United States Department of Veterans Affairs (WASHINGTON) - The House overwhelmingly approved a bill to reform the Department of Veterans Affairs Tuesday, sending the measure to the White House for President Trump's signature. "Our organization has led the charge for the need for meaningful accountability at the VA from the beginning, and we are gratified to see the U.S. Congress placing a priority on the quality of workers caring for our veterans and the VA facilities". "No effort toward real, wholesale reform at the department will ever be successful absent a strong culture of accountability first".

House leaders quickly touted progress on veterans' issues. "The goal of the VA is to provide care for veterans, and without question your staff is the most important asset here". And we uncovered all the scandals at the VA.

"We're bringing accountability", said Speaker Paul Ryan, R-Wis., earlier in the day.

"Fill the 49,000 vacancies that exist at the VA today, that Congress has already appropriated the money for so that there wouldn't be the wait list, so that veterans can receive the care that they deserve".

The bill is created to protect whistleblowers and give VA Secretary David Shulkin the tools to fire bad or under-performing employees.

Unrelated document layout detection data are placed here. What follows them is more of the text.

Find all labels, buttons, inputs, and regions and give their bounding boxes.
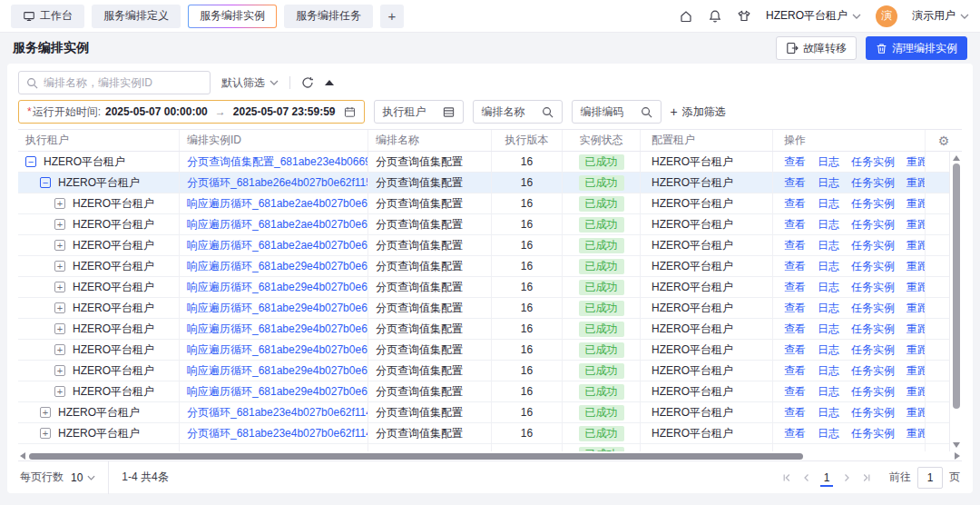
expand-node-toggle[interactable]: + <box>54 344 65 355</box>
action-rerun[interactable]: 重跑 <box>906 384 926 400</box>
action-view[interactable]: 查看 <box>784 342 806 358</box>
column-settings-gear-icon[interactable]: ⚙ <box>938 134 950 148</box>
action-view[interactable]: 查看 <box>784 259 806 274</box>
action-log[interactable]: 日志 <box>818 154 839 170</box>
table-row[interactable]: +HZERO平台租户响应遍历循环_681abe2ae4b027b0e62f116… <box>18 235 949 256</box>
table-row[interactable]: +HZERO平台租户分页循环_681abe23e4b027b0e62f1145分… <box>18 402 949 423</box>
action-view[interactable]: 查看 <box>784 154 806 170</box>
action-task-instance[interactable]: 任务实例 <box>851 259 895 274</box>
home-icon[interactable] <box>679 9 693 24</box>
action-rerun[interactable]: 重跑 <box>906 196 926 212</box>
action-task-instance[interactable]: 任务实例 <box>851 322 895 337</box>
action-log[interactable]: 日志 <box>818 426 839 441</box>
instance-id-link[interactable]: 分页循环_681abe26e4b027b0e62f115b <box>187 175 368 191</box>
table-row[interactable]: +HZERO平台租户响应遍历循环_681abe29e4b027b0e62f116… <box>18 298 949 319</box>
action-task-instance[interactable]: 任务实例 <box>851 280 895 295</box>
table-row[interactable]: +HZERO平台租户分页循环_681abe23e4b027b0e62f1146分… <box>18 423 949 444</box>
action-view[interactable]: 查看 <box>784 405 806 421</box>
action-task-instance[interactable]: 任务实例 <box>851 363 895 379</box>
action-log[interactable]: 日志 <box>818 217 839 233</box>
instance-id-link[interactable]: 响应遍历循环_681abe29e4b027b0e62f115f <box>187 322 368 337</box>
first-page-button[interactable] <box>777 468 797 488</box>
default-filter-dropdown[interactable]: 默认筛选 <box>221 75 279 91</box>
current-page[interactable]: 1 <box>817 468 837 488</box>
vertical-scroll-thumb[interactable] <box>953 163 960 409</box>
expand-node-toggle[interactable]: + <box>40 428 51 439</box>
search-input[interactable] <box>44 76 202 89</box>
expand-node-toggle[interactable]: + <box>54 302 65 313</box>
action-log[interactable]: 日志 <box>818 301 839 316</box>
table-row[interactable]: +HZERO平台租户响应遍历循环_681abe29e4b027b0e62f116… <box>18 277 949 298</box>
instance-id-link[interactable]: 响应遍历循环_681abe29e4b027b0e62f115d <box>187 363 368 379</box>
nav-tab-2[interactable]: 服务编排实例 <box>188 5 277 28</box>
action-rerun[interactable]: 重跑 <box>906 175 926 191</box>
table-row[interactable]: +HZERO平台租户响应遍历循环_681abe29e4b027b0e62f116… <box>18 256 949 277</box>
scroll-right-icon[interactable] <box>955 452 960 460</box>
action-rerun[interactable]: 重跑 <box>906 259 926 274</box>
bell-icon[interactable] <box>708 9 722 24</box>
page-size-select[interactable]: 10 <box>71 471 95 484</box>
action-log[interactable]: 日志 <box>818 259 839 274</box>
expand-node-toggle[interactable]: + <box>54 386 65 397</box>
action-view[interactable]: 查看 <box>784 217 806 233</box>
action-log[interactable]: 日志 <box>818 384 839 400</box>
action-view[interactable]: 查看 <box>784 363 806 379</box>
instance-id-link[interactable]: 响应遍历循环_681abe29e4b027b0e62f115c <box>187 384 368 400</box>
action-view[interactable]: 查看 <box>784 301 806 316</box>
expand-node-toggle[interactable]: + <box>40 407 51 418</box>
instance-id-link[interactable]: 响应遍历循环_681abe2ae4b027b0e62f1164 <box>187 217 368 233</box>
nav-tab-0[interactable]: 工作台 <box>11 5 84 28</box>
instance-id-link[interactable]: 响应遍历循环_681abe29e4b027b0e62f115e <box>187 342 368 358</box>
action-rerun[interactable]: 重跑 <box>906 426 926 441</box>
action-view[interactable]: 查看 <box>784 384 806 400</box>
action-log[interactable]: 日志 <box>818 280 839 295</box>
filter-chip-1[interactable]: 编排名称 <box>473 100 563 124</box>
expand-node-toggle[interactable]: + <box>54 261 65 272</box>
action-rerun[interactable]: 重跑 <box>906 280 926 295</box>
table-row[interactable]: −HZERO平台租户分页循环_681abe26e4b027b0e62f115b分… <box>18 173 949 193</box>
table-row[interactable]: +HZERO平台租户响应遍历循环_681abe2ae4b027b0e62f116… <box>18 214 949 235</box>
action-log[interactable]: 日志 <box>818 238 839 253</box>
next-page-button[interactable] <box>837 468 857 488</box>
theme-shirt-icon[interactable] <box>737 9 751 24</box>
instance-id-link[interactable]: 分页查询值集配置_681abe23e4b0669ef54286e9 <box>187 154 368 170</box>
horizontal-scrollbar[interactable] <box>18 451 962 460</box>
table-row[interactable]: +HZERO平台租户响应遍历循环_681abe29e4b027b0e62f115… <box>18 361 949 381</box>
action-log[interactable]: 日志 <box>818 196 839 212</box>
last-page-button[interactable] <box>857 468 877 488</box>
action-view[interactable]: 查看 <box>784 426 806 441</box>
action-task-instance[interactable]: 任务实例 <box>851 154 895 170</box>
action-view[interactable]: 查看 <box>784 175 806 191</box>
action-task-instance[interactable]: 任务实例 <box>851 342 895 358</box>
action-task-instance[interactable]: 任务实例 <box>851 175 895 191</box>
filter-chip-2[interactable]: 编排编码 <box>572 100 662 124</box>
expand-node-toggle[interactable]: + <box>54 323 65 334</box>
expand-node-toggle[interactable]: + <box>54 282 65 292</box>
action-task-instance[interactable]: 任务实例 <box>851 384 895 400</box>
tenant-switcher[interactable]: HZERO平台租户 <box>766 8 861 24</box>
instance-id-link[interactable]: 分页循环_681abe23e4b027b0e62f1146 <box>187 426 368 441</box>
expand-node-toggle[interactable]: + <box>54 198 65 209</box>
action-task-instance[interactable]: 任务实例 <box>851 405 895 421</box>
action-log[interactable]: 日志 <box>818 405 839 421</box>
action-task-instance[interactable]: 任务实例 <box>851 426 895 441</box>
date-range-filter[interactable]: *运行开始时间: 2025-05-07 00:00:00 → 2025-05-0… <box>18 100 365 124</box>
collapse-node-toggle[interactable]: − <box>25 156 36 167</box>
prev-page-button[interactable] <box>797 468 817 488</box>
instance-id-link[interactable]: 分页循环_681abe23e4b027b0e62f1145 <box>187 405 368 421</box>
table-row[interactable]: +HZERO平台租户响应遍历循环_681abe29e4b027b0e62f115… <box>18 319 949 340</box>
failover-button[interactable]: 故障转移 <box>776 36 857 60</box>
user-menu[interactable]: 演示用户 <box>912 8 969 24</box>
expand-node-toggle[interactable]: + <box>54 365 65 376</box>
table-row[interactable]: +HZERO平台租户响应遍历循环_681abe29e4b027b0e62f115… <box>18 340 949 361</box>
instance-id-link[interactable]: 响应遍历循环_681abe29e4b027b0e62f1162 <box>187 259 368 274</box>
action-log[interactable]: 日志 <box>818 342 839 358</box>
action-log[interactable]: 日志 <box>818 175 839 191</box>
nav-tab-1[interactable]: 服务编排定义 <box>92 5 181 28</box>
vertical-scrollbar[interactable] <box>949 152 962 451</box>
action-rerun[interactable]: 重跑 <box>906 301 926 316</box>
horizontal-scroll-thumb[interactable] <box>29 453 803 460</box>
instance-id-link[interactable]: 响应遍历循环_681abe29e4b027b0e62f1160 <box>187 301 368 316</box>
action-task-instance[interactable]: 任务实例 <box>851 238 895 253</box>
action-task-instance[interactable]: 任务实例 <box>851 196 895 212</box>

The bill was criticized by American Federation of Government Employees, which represents 700,000 federal workers. But the Senate-passed measure was viewed as more in balance with workers' rights than a version passed by the House in March, mostly along party lines. The legislation also allows the VA to claw back bonuses given to employees convicted of a job-related felony.

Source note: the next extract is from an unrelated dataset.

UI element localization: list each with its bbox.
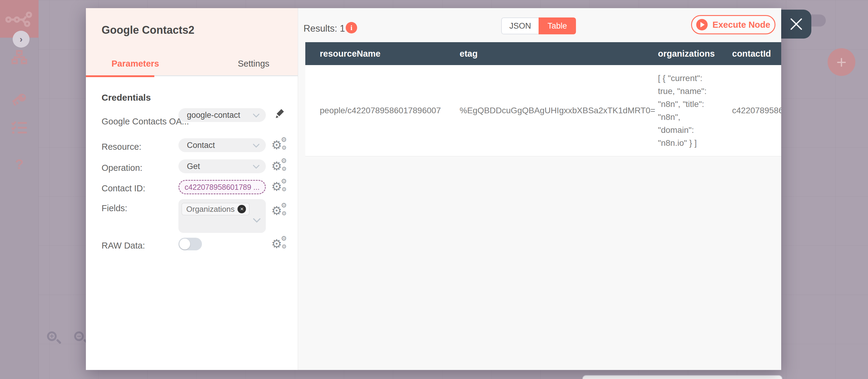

The Senate bill also would turn a campaign promise of Trump's into law. It establishes an "Office of Accountability and Whistleblower Protection" within the department and forbids the VA Secretary from retaliating against whistleblowers who have filed a complaint with the VA general counsel's office.

The new law would specifically give the VA secretary more power to discipline or fire employees and shorten an appeal process that can now last years. He noted, "after years of all this and none of them getting fired, the good employees become dispirited".

After the bill passed the Senate last week, Trump urged the House on Twitter to "get this bill to my desk ASAP!"

Speaking on the House floor, House Majority Leader Kevin McCarthy (R-California), said the bill addresses the VA's "culture of ambivalence" and "lack of accountability".

While public unions opposed the legislation, the head of at least one veterans group publicly supported it.